There is no other piece of work in Hungarian culture, even when viewing a span of one thousand years, that can elevate hearts like the Hymn, Viktor Orban said. Should we decide to embark on the impossible task of condensing into a single work everything that is Hungarian and everything that makes Hungarians Hungarian, then we would arrive at the Hymn, the premier added.
The Hymn reminds us that although the number and extent of our sins may be high, the Good Lord did not wipe us off the face of the earth, thus we have earned the right to have a future, Viktor Orban stated.
The Hymn reminds us that we, Hungarians, like all Christian peoples who understand what sin and forgiveness are, have reasons to practice repentance. “We, Hungarians, are not innocent either. We have numerous faults and deficiencies. The only question is what we do with this recognition and admission,” he added, and went on to ask:
“Should we take the knee in the middle of a football pitch? Or should we topple the statutes of our great ancestors? Should we deny and expunge our thousand-year-old culture? Or should we succumb to self-appointed, rootless, liberal censors and let them rewrite the history of Hungarians?”
He emphasized that the poet Kolcsey recommends something different by penning the most important sentence in Hungarian historical literature: “This nation has suffered for all sins of the past and of the future.”
Viewed through a Christian lens, this does not grant any “bonus, free pass or license” to commit further sins.
“To the Christian soul, this sentence means that although the number and extent of our sins may be high, the Good Lord did not wipe us off the face of the earth.
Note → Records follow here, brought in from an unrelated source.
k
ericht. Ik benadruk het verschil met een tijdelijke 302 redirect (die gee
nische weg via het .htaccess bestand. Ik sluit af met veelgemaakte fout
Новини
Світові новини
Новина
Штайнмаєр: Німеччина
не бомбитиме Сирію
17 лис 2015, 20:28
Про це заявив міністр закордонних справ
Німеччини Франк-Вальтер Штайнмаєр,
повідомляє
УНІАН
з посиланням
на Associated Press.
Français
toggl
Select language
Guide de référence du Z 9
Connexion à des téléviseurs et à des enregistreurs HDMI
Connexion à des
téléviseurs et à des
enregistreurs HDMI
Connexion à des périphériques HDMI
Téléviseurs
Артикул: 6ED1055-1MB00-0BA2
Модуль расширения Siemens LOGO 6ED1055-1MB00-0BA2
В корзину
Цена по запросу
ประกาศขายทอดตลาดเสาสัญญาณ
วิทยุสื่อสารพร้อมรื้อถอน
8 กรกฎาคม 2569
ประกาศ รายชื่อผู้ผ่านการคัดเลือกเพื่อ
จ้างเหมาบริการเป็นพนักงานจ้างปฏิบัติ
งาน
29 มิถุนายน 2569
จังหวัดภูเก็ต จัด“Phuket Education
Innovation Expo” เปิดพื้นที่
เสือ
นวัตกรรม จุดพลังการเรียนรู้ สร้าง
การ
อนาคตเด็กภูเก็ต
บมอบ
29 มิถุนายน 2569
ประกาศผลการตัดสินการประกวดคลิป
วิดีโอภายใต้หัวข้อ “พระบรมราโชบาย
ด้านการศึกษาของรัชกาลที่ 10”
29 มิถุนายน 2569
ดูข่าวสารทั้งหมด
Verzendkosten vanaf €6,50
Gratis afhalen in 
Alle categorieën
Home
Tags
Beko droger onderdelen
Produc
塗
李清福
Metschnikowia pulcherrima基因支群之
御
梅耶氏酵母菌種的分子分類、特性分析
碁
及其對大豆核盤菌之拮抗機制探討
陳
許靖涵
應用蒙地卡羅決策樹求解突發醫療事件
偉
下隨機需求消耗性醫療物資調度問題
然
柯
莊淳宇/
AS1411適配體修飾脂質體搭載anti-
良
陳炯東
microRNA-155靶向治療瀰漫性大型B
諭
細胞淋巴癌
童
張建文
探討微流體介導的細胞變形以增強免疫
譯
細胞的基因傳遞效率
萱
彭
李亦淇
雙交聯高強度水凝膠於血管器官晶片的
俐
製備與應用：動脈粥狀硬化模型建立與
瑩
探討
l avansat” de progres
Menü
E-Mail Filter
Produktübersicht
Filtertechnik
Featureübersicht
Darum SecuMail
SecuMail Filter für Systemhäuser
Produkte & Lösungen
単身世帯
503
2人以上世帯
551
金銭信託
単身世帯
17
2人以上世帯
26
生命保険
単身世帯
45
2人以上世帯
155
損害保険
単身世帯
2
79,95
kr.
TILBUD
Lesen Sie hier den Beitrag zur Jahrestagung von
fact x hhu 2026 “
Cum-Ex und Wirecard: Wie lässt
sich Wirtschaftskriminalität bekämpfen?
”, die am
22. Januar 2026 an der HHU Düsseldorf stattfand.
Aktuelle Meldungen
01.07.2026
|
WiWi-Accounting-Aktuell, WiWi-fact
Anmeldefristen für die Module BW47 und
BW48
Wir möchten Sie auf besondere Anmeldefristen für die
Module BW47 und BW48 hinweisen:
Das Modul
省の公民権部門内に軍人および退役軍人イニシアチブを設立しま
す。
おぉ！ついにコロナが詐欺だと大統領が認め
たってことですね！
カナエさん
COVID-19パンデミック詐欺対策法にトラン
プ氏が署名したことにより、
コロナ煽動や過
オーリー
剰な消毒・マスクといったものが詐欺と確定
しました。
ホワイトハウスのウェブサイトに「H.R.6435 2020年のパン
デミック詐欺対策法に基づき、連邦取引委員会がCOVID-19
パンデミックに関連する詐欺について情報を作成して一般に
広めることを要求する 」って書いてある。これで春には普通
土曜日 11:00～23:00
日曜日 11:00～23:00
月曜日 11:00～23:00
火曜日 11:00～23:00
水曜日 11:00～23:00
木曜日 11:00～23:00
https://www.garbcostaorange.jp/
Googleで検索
Even though He punished us, He has allowed us to continue our history. The sole explanation: Our virtues and merits are also numerous and have earned us the right to have a future,” he said.
If there is a virtue that can earn the reward of survival, then it is to persistently remain true to ourselves, Viktor Orban said.
“This is why today we can still resist the calls of the sirens” which allure us to “stand on the right side of history”, Hungary’s prime minister emphasized in his ceremonial speech at the ecumenical service held on the occasion of the Day of Hungarian Culture.
“This is why we cannot falter and be drawn into the whirlpool of an increasingly bloody war, this is why we want a ceasefire, negotiations and peace,” he emphasized, adding his opinion that Hungarians have learnt that the good side and the bad side of history are always determined by the great powers that prevail in the end, and they are not the least bit interested in what is good or bad for Hungarians.
This is why “we must remain on the Hungarian side of history even in the most complicated and difficult situations,” Viktor Orban said.
Just as two hundred years ago, on the birthday of the Hymn, Hungary today still wants to remain a Hungarian country, Viktor Orban said, emphasizing that “we have the right to say who can come here and who can stay; who can live with us and who cannot; and we also want to determine how our life can connect with our neighbours”.
“We are not any better or worse than others, but different,” and this difference comes from Hungarian culture, he said.
In his speech, the Hungarian prime minister also sent his greetings to the “Pannonian city of Veszprem”, one of the European Capitals of Culture this year, affirming the statement: “we are Hungarians, therefore Europeans” stated by Jozsef Antall, the first democratically elected prime minister of Hungary.